Task objective: Every entry should be returned exactly. Omit none of them.

Task data:
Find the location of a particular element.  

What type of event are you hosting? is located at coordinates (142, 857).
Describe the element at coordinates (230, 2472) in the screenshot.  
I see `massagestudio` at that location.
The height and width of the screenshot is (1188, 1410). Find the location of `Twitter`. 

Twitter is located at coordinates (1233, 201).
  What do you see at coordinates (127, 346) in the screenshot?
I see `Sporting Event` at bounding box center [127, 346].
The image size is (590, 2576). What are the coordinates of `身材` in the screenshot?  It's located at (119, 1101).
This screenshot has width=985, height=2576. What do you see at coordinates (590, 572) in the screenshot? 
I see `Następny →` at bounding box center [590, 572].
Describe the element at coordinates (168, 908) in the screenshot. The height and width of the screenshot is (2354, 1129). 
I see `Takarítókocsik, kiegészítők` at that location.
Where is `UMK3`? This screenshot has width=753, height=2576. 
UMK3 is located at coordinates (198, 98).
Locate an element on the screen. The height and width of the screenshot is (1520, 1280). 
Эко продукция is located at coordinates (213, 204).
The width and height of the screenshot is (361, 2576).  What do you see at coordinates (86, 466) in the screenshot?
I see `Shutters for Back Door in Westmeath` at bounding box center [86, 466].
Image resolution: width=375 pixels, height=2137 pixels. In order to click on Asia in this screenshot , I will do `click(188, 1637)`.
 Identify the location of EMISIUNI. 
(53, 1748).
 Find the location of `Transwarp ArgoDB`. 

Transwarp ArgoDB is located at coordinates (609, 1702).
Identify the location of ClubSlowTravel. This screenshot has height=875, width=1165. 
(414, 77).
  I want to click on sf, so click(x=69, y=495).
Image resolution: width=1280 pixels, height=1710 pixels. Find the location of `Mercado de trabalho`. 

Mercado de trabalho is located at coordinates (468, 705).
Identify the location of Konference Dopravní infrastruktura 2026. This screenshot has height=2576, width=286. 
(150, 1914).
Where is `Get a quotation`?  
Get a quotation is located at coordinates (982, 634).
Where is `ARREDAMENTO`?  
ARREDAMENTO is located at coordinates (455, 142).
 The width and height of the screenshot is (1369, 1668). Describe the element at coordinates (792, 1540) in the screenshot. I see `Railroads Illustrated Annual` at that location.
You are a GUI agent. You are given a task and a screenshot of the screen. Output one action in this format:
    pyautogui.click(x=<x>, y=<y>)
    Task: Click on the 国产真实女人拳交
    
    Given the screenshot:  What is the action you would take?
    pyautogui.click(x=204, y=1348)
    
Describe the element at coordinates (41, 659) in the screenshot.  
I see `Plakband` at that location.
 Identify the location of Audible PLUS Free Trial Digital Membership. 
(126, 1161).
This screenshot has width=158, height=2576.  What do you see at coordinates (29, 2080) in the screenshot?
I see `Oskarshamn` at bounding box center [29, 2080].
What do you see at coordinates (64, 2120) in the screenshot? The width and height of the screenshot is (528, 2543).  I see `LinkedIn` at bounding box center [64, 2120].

Written response:
Find the location of a particular element.  

What type of event are you hosting? is located at coordinates (142, 857).
Describe the element at coordinates (230, 2472) in the screenshot.  
I see `massagestudio` at that location.
The height and width of the screenshot is (1188, 1410). Find the location of `Twitter`. 

Twitter is located at coordinates (1233, 201).
  What do you see at coordinates (127, 346) in the screenshot?
I see `Sporting Event` at bounding box center [127, 346].
The image size is (590, 2576). What are the coordinates of `身材` in the screenshot?  It's located at (119, 1101).
This screenshot has width=985, height=2576. What do you see at coordinates (590, 572) in the screenshot? 
I see `Następny →` at bounding box center [590, 572].
Describe the element at coordinates (168, 908) in the screenshot. The height and width of the screenshot is (2354, 1129). 
I see `Takarítókocsik, kiegészítők` at that location.
Where is `UMK3`? This screenshot has width=753, height=2576. 
UMK3 is located at coordinates (198, 98).
Locate an element on the screen. The height and width of the screenshot is (1520, 1280). 
Эко продукция is located at coordinates (213, 204).
The width and height of the screenshot is (361, 2576).  What do you see at coordinates (86, 466) in the screenshot?
I see `Shutters for Back Door in Westmeath` at bounding box center [86, 466].
Image resolution: width=375 pixels, height=2137 pixels. In order to click on Asia in this screenshot , I will do `click(188, 1637)`.
 Identify the location of EMISIUNI. 
(53, 1748).
 Find the location of `Transwarp ArgoDB`. 

Transwarp ArgoDB is located at coordinates (609, 1702).
Identify the location of ClubSlowTravel. This screenshot has height=875, width=1165. 
(414, 77).
  I want to click on sf, so click(x=69, y=495).
Image resolution: width=1280 pixels, height=1710 pixels. Find the location of `Mercado de trabalho`. 

Mercado de trabalho is located at coordinates (468, 705).
Identify the location of Konference Dopravní infrastruktura 2026. This screenshot has height=2576, width=286. 
(150, 1914).
Where is `Get a quotation`?  
Get a quotation is located at coordinates (982, 634).
Where is `ARREDAMENTO`?  
ARREDAMENTO is located at coordinates (455, 142).
 The width and height of the screenshot is (1369, 1668). Describe the element at coordinates (792, 1540) in the screenshot. I see `Railroads Illustrated Annual` at that location.
You are a GUI agent. You are given a task and a screenshot of the screen. Output one action in this format:
    pyautogui.click(x=<x>, y=<y>)
    Task: Click on the 国产真实女人拳交
    
    Given the screenshot:  What is the action you would take?
    pyautogui.click(x=204, y=1348)
    
Describe the element at coordinates (41, 659) in the screenshot.  
I see `Plakband` at that location.
 Identify the location of Audible PLUS Free Trial Digital Membership. 
(126, 1161).
This screenshot has width=158, height=2576.  What do you see at coordinates (29, 2080) in the screenshot?
I see `Oskarshamn` at bounding box center [29, 2080].
What do you see at coordinates (64, 2120) in the screenshot? The width and height of the screenshot is (528, 2543).  I see `LinkedIn` at bounding box center [64, 2120].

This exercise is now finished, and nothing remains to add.